DATA SHOWN: Begin

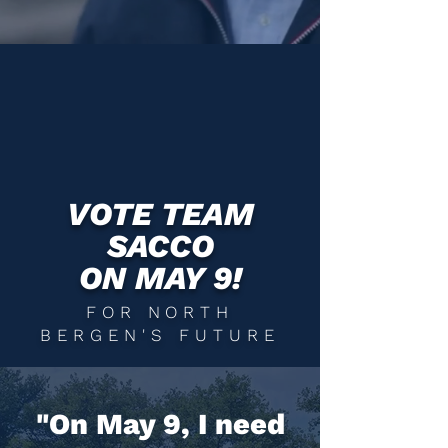
VOTE TEAM
SACCO
ON MAY 9!
FOR NORTH
BERGEN'S FUTURE
"On May 9, I need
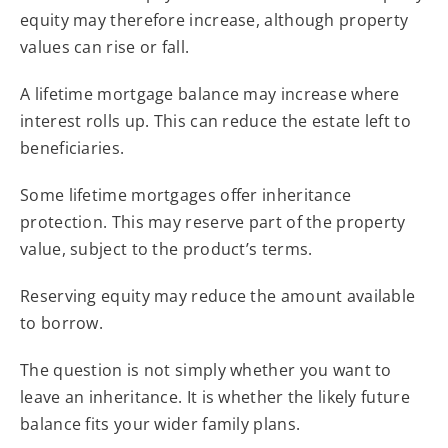
equity may therefore increase, although property
values can rise or fall.
A lifetime mortgage balance may increase where
interest rolls up. This can reduce the estate left to
beneficiaries.
Some lifetime mortgages offer inheritance
protection. This may reserve part of the property
value, subject to the product’s terms.
Reserving equity may reduce the amount available
to borrow.
The question is not simply whether you want to
leave an inheritance. It is whether the likely future
balance fits your wider family plans.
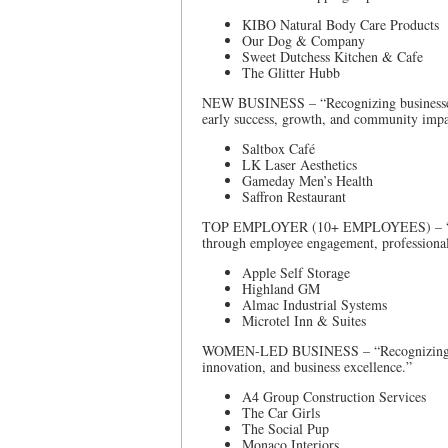
KIBO Natural Body Care Products
Our Dog & Company
Sweet Dutchess Kitchen & Cafe
The Glitter Hubb
NEW BUSINESS – “Recognizing businesses es
early success, growth, and community impa
Saltbox Café
LK Laser Aesthetics
Gameday Men’s Health
Saffron Restaurant
TOP EMPLOYER (10+ EMPLOYEES) – “Recog
through employee engagement, professional
Apple Self Storage
Highland GM
Almac Industrial Systems
Microtel Inn & Suites
WOMEN-LED BUSINESS – “Recognizing bus
innovation, and business excellence.”
A4 Group Construction Services
The Car Girls
The Social Pup
Monaco Interiors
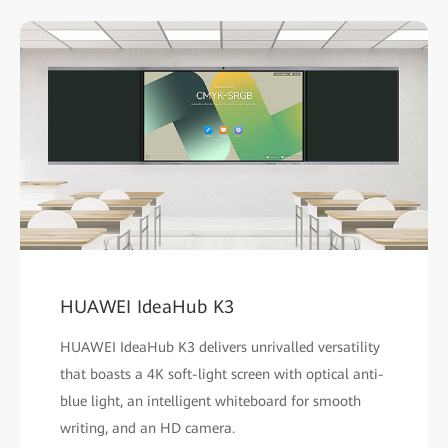
HUAWEI IdeaHub K3
HUAWEI IdeaHub K3 delivers unrivalled versatility
that boasts a 4K soft-light screen with optical anti-
blue light, an intelligent whiteboard for smooth
writing, and an HD camera.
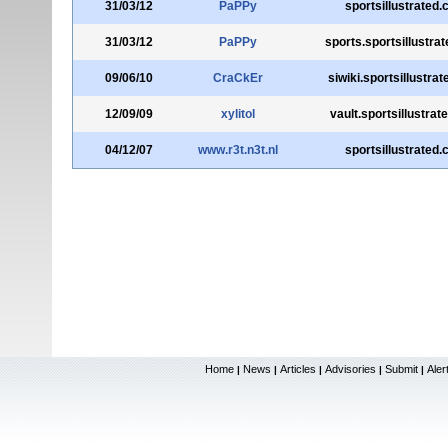
31/03/12
PaPPy
sportsillustrated
31/03/12
PaPPy
sports.sportsillustra
09/06/10
CraCkEr
siwiki.sportsillustra
12/09/09
xylitol
vault.sportsillustra
04/12/07
www.r3t.n3t.nl
sportsillustrated
Home
News
Articles
Advisories
Submit
Aler
|
|
|
|
|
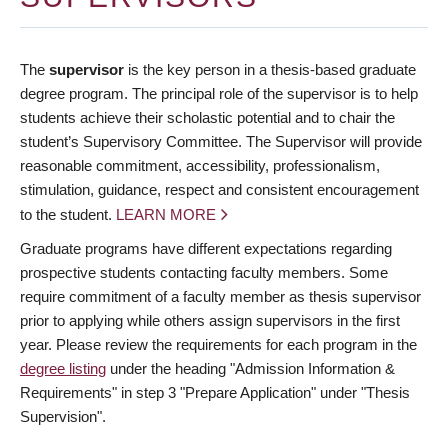
The
supervisor
is the key person in a thesis-based graduate
degree program. The principal role of the supervisor is to help
students achieve their scholastic potential and to chair the
student’s Supervisory Committee. The Supervisor will provide
reasonable commitment, accessibility, professionalism,
stimulation, guidance, respect and consistent encouragement
to the student.
LEARN MORE
Graduate programs have different expectations regarding
prospective students contacting faculty members. Some
require commitment of a faculty member as thesis supervisor
prior to applying while others assign supervisors in the first
year. Please review the requirements for each program in the
degree listing
under the heading "Admission Information &
Requirements" in step 3 "Prepare Application" under "Thesis
Supervision".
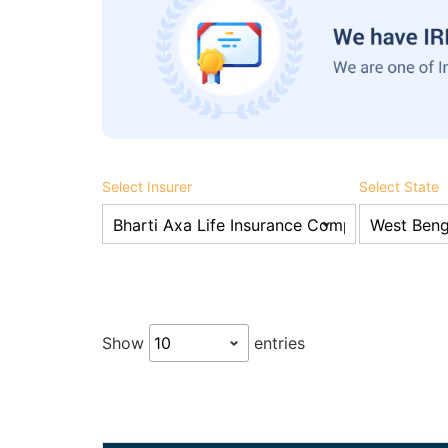
Select Insurer
Select State
Show
entries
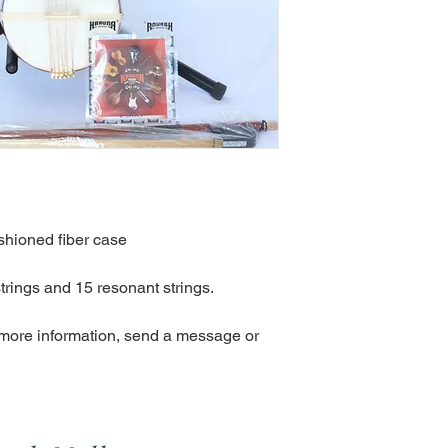
shioned fiber case
trings and 15 resonant strings.
 more information, send a message or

DATA SHOWN: End

> WHAT NEEDS TO BE DONE:
Write the records out once more, exactly as they appear, with no pictures.

> THE ANSWER:
VOTE TEAM
SACCO
ON MAY 9!
FOR NORTH
BERGEN'S FUTURE
"On May 9, I need
equity may therefore increase, although property
values can rise or fall.
A lifetime mortgage balance may increase where
interest rolls up. This can reduce the estate left to
beneficiaries.
Some lifetime mortgages offer inheritance
protection. This may reserve part of the property
value, subject to the product’s terms.
Reserving equity may reduce the amount available
to borrow.
The question is not simply whether you want to
leave an inheritance. It is whether the likely future
balance fits your wider family plans.
KIBO Natural Body Care Products
Our Dog & Company
Sweet Dutchess Kitchen & Cafe
The Glitter Hubb
NEW BUSINESS – “Recognizing businesses es
early success, growth, and community impa
Saltbox Café
LK Laser Aesthetics
Gameday Men’s Health
Saffron Restaurant
TOP EMPLOYER (10+ EMPLOYEES) – “Recog
through employee engagement, professional
Apple Self Storage
Highland GM
Almac Industrial Systems
Microtel Inn & Suites
WOMEN-LED BUSINESS – “Recognizing bus
innovation, and business excellence.”
A4 Group Construction Services
The Car Girls
The Social Pup
Monaco Interiors
HUAWEI IdeaHub K3
HUAWEI IdeaHub K3 delivers unrivalled versatility
that boasts a 4K soft-light screen with optical anti-
blue light, an intelligent whiteboard for smooth
writing, and an HD camera.
31/03/12
PaPPy
sportsillustrated
31/03/12
PaPPy
sports.sportsillustra
09/06/10
CraCkEr
siwiki.sportsillustra
12/09/09
xylitol
vault.sportsillustra
04/12/07
www.r3t.n3t.nl
sportsillustrated
Home
News
Articles
Advisories
Submit
Aler
|
|
|
|
|
The
supervisor
is the key person in a thesis-based graduate
degree program. The principal role of the supervisor is to help
students achieve their scholastic potential and to chair the
student’s Supervisory Committee. The Supervisor will provide
reasonable commitment, accessibility, professionalism,
stimulation, guidance, respect and consistent encouragement
to the student.
LEARN MORE
Graduate programs have different expectations regarding
prospective students contacting faculty members. Some
require commitment of a faculty member as thesis supervisor
prior to applying while others assign supervisors in the first
year. Please review the requirements for each program in the
degree listing
under the heading "Admission Information &
Requirements" in step 3 "Prepare Application" under "Thesis
Supervision".
Select Insurer
Select State
Show
entries
shioned fiber case
trings and 15 resonant strings.
 more information, send a message or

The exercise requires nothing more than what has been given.